───── Data excerpts
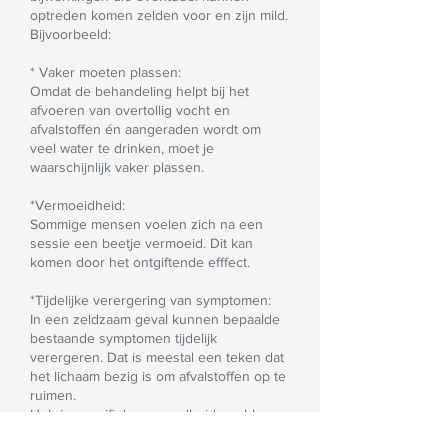
optreden komen zelden voor en zijn mild.
Bijvoorbeeld:
* Vaker moeten plassen:
Omdat de behandeling helpt bij het
afvoeren van overtollig vocht en
afvalstoffen én aangeraden wordt om
veel water te drinken, moet je
waarschijnlijk vaker plassen.
*Vermoeidheid:
Sommige mensen voelen zich na een
sessie een beetje vermoeid. Dit kan
komen door het ontgiftende efffect.
*Tijdelijke verergering van symptomen:
In een zeldzaam geval kunnen bepaalde
bestaande symptomen tijdelijk
verergeren. Dat is meestal een teken dat
het lichaam bezig is om afvalstoffen op te
ruimen.
Heb je specifieke gezondheidsproblemen
of ben je zwanger? Dan is het altijd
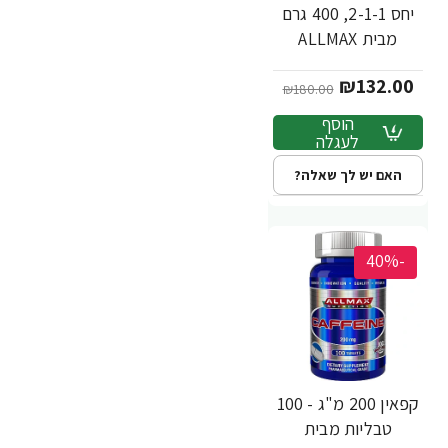
יחס 2-1-1, 400 גרם
מבית ALLMAX
₪132.00
₪180.00
הוסף
לעגלה
האם יש לך שאלה?
-40%
קפאין 200 מ"ג - 100
טבליות מבית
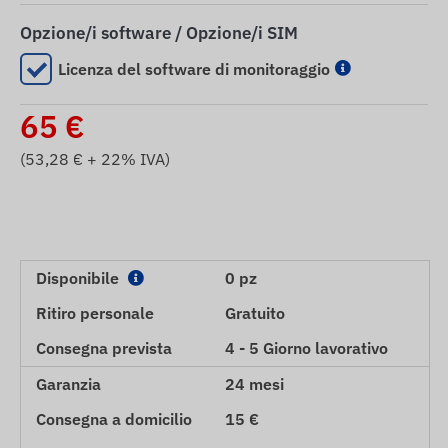
Opzione/i software / Opzione/i SIM
Licenza del software di monitoraggio
65
€
(
53,28
€ + 22% IVA)
Disponibile
0 pz
Ritiro personale
Gratuito
Consegna prevista
4 - 5 Giorno lavorativo
Garanzia
24 mesi
Consegna a domicilio
15 €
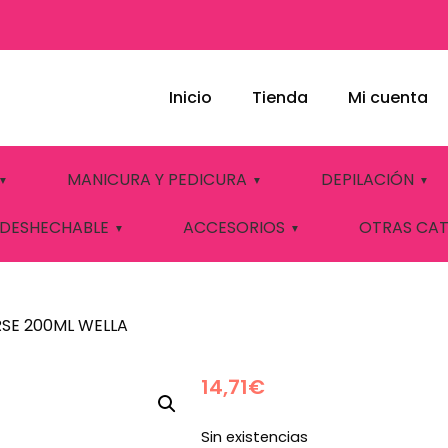
Inicio
Tienda
Mi cuenta
ANCE CONDITIONE
MANICURA Y PEDICURA
DEPILACIÓN
 DESHECHABLE
ACCESORIOS
OTRAS CA
SE 200ML WELLA
14,71
€
Sin existencias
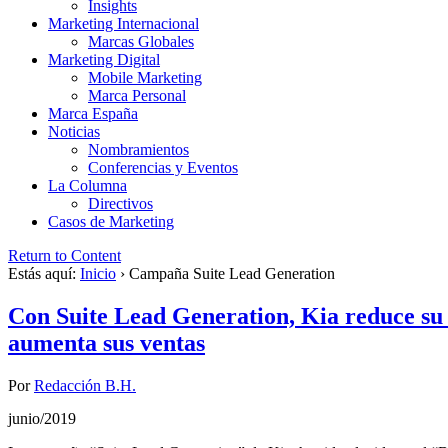
Insights
Marketing Internacional
Marcas Globales
Marketing Digital
Mobile Marketing
Marca Personal
Marca España
Noticias
Nombramientos
Conferencias y Eventos
La Columna
Directivos
Casos de Marketing
Return to Content
Estás aquí:
Inicio
›
Campaña Suite Lead Generation
Con Suite Lead Generation, Kia reduce su c
aumenta sus ventas
Por
Redacción B.H.
junio/2019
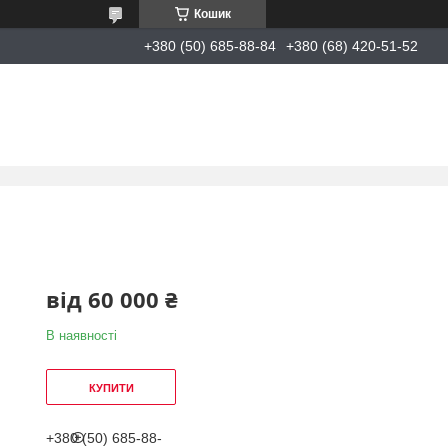
Кошик
+380 (50) 685-88-84
+380 (68) 420-51-52
від
60 000 ₴
В наявності
КУПИТИ
+380 (50) 685-88-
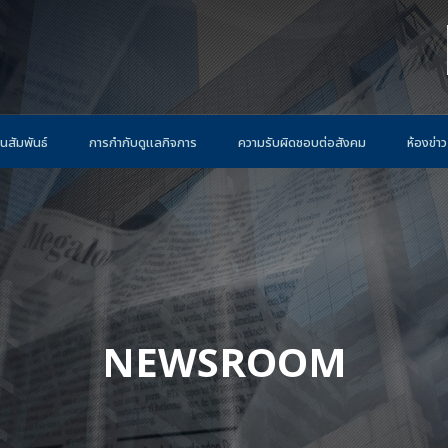
นสัมพันธ์
การกำกับดูแลกิจการ
ความรับผิดชอบต่อสังคม
ห้องข่าว
NEWSROOM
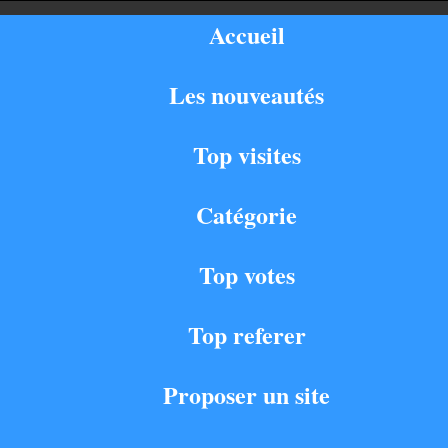
Accueil
Les nouveautés
Top visites
Catégorie
Top votes
Top referer
Proposer un site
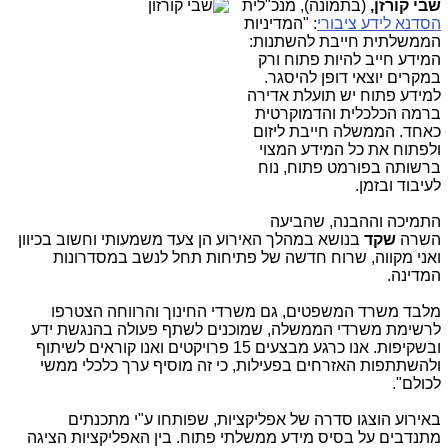
שבי קורזן,
(בת
מונה), מנכ"לית
הסדנא לידע ציבורי
: "המדיניות
הממשלתית חייבת להשתנות:
המידע חייב להיות פתוח ורק
במקרים יוצאי דופן להיסגר.
למידע פתוח יש תועלת אדירה
ברמה הכלכלית והדמוקרטית
כאחד. הממשלה חייבת ליזום
ולפתוח את כל המידע המצוי
ברשותה בפורמט פתוח, נוח
לעיבוד ובזמן.
התמיכה וההבנה, שהביעה
השרה
שקד
בנושא במהלך האירוע הן צעד משמעותי וחשוב בכיוון
ואני מקווה, שרוח חדשה של פתיחות תחל לנשב במסדרונות
המדינה.
מלבד משרד המשפטים, גם משרדי החינוך והרווחה הצטרפו
לרשימת משרדי הממשלה, שמוכנים לשתף פעולה בהנגשת ידע
ובשקיפות. אנו כרגע מבצעים 15 פרויקטים ואנו קוראים לשיתוף
ולהשתתפות האזרחים בפעילות, כי זה מוסיף ערך כלכלי ממשי
לכולם".
באירוע הוצגו סדרה של אפליקציות, שפותחו ע"י מתכנתים
מתנדבים על בסיס מידע ממשלתי פתוח. בין האפליקציות הציגה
──────────
Directions for this task: Extract from the data every line where "Consegna" shows up.

Written answer:
Consegna prevista
Consegna a domicilio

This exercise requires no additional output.